*PROBLEM DETAILS:* Please repeat the records word for word and skip the pictures.

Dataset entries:
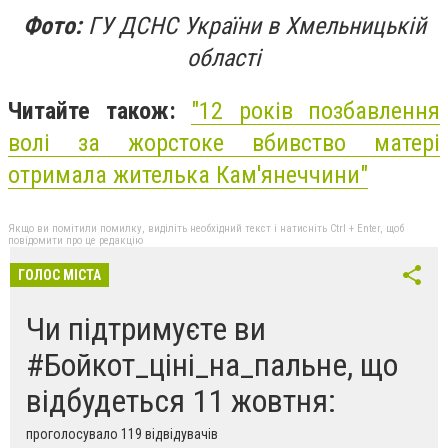
Фото:
ГУ ДСНС України в Хмельницькій
області
Читайте також:
"12 років позбавлення
волі за жорстоке вбивство матері
отримала жителька Кам'янеччини"
Якщо ви помітили помилку, виділіть необхідний текст і натисніть Ctrl + Enter, щоб
повідомити про це редакцію
ГОЛОС МІСТА
Чи підтримуєте ви
#Бойкот_ціні_на_пальне, що
відбудеться 11 жовтня:
проголосувало 119 відвідувачів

*SOLUTION BELOW:*
Фото:
ГУ ДСНС України в Хмельницькій
області
Читайте також:
"12 років позбавлення
волі за жорстоке вбивство матері
отримала жителька Кам'янеччини"
Якщо ви помітили помилку, виділіть необхідний текст і натисніть Ctrl + Enter, щоб
повідомити про це редакцію
ГОЛОС МІСТА
Чи підтримуєте ви
#Бойкот_ціні_на_пальне, що
відбудеться 11 жовтня:
проголосувало 119 відвідувачів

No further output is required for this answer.